In my examination, I have assumed, without any independent verification, (i) the genuineness of all signatures (other than signatures of representatives of the Company and the Guarantors), (ii) the legal capacity of all natural persons, (iii) the authenticity of all documents submitted to me as originals, (iv) the conformity to the original documents of all documents submitted to me as conformed, telefacsimile or photostatic copies, and (v) that the Indentures have been duly qualified under the Trust Indenture Act of 1939, as amended.

 

Based upon the foregoing, and subject to the other exceptions, qualifications, limitations and assumptions herein set forth, I am of the opinion that:

 

1. assuming that the Company has duly authorized the execution, delivery and performance of the Indentures under English law, the Indentures have been duly executed and delivered by the Company (to the extent that such execution and delivery is governed by the Delaware General Corporation Law); and

 

2. the Indentures have been duly authorized, executed and delivered by the Guarantors.

 

My opinions set forth above are limited to the Delaware General Corporation Law, and I do not express any opinion herein concerning any other laws. Insofar as the laws of England relate to my opinions above, I have relied, with your approval but without any independent investigation, solely on the opinion, dated this date, of Linklaters, English counsel to the Company, filed as an exhibit to the Registration Statement. In connection with certain related legal matters under New York law, I understand that you have received the opinion, dated this date, of Alston & Bird LLP, United States counsel to the Company, filed as an exhibit to the Registration Statement.

 

This opinion letter is provided to you for your use solely in connection with the transactions contemplated by the Registration Statement and may not be used, circulated, quoted or otherwise relied upon by any other person or for any other purpose without my express written consent, except that (a) Alston & Bird LLP may rely on this opinion letter in connection with its opinion described in the immediately preceding paragraph, and (b) you may file a copy of this opinion letter with the Commission as an exhibit to the Registration Statement. The only opinions rendered by me consist of those matters set forth in the fourth paragraph hereof, and no opinion may be implied or inferred beyond those expressly stated.

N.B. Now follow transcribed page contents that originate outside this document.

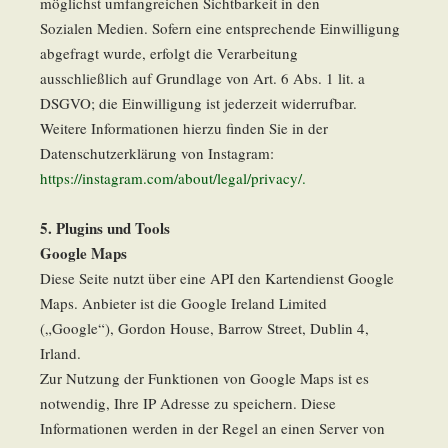
möglichst umfangreichen Sichtbarkeit in den
Sozialen Medien. Sofern eine entsprechende Einwilligung
abgefragt wurde, erfolgt die Verarbeitung
ausschließlich auf Grundlage von Art. 6 Abs. 1 lit. a
DSGVO; die Einwilligung ist jederzeit widerrufbar.
Weitere Informationen hierzu finden Sie in der
Datenschutzerklärung von Instagram:
https://instagram.com/about/legal/privacy/.
5. Plugins und Tools
Google Maps
Diese Seite nutzt über eine API den Kartendienst Google
Maps. Anbieter ist die Google Ireland Limited
(„Google“), Gordon House, Barrow Street, Dublin 4,
Irland.
Zur Nutzung der Funktionen von Google Maps ist es
notwendig, Ihre IP Adresse zu speichern. Diese
Informationen werden in der Regel an einen Server von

The opinions and statements of belief expressed herein are as of the date hereof, and I undertake no obligation to advise you of any changes in applicable law or any other matters that may come to my attention after the date hereof that may affect the opinions and statements of belief expressed herein.


January 10, 2005

Page 3

 

I consent to the filing of this opinion letter as an exhibit to the Registration Statement and to the use of my name under the heading “Legal Matters” in the Prospectus constituting a part thereof. In giving such consent, I do not thereby admit that I am within the category of persons whose consent is required under Section 7 of the Securities Act or the rules and regulations of the Commission thereunder.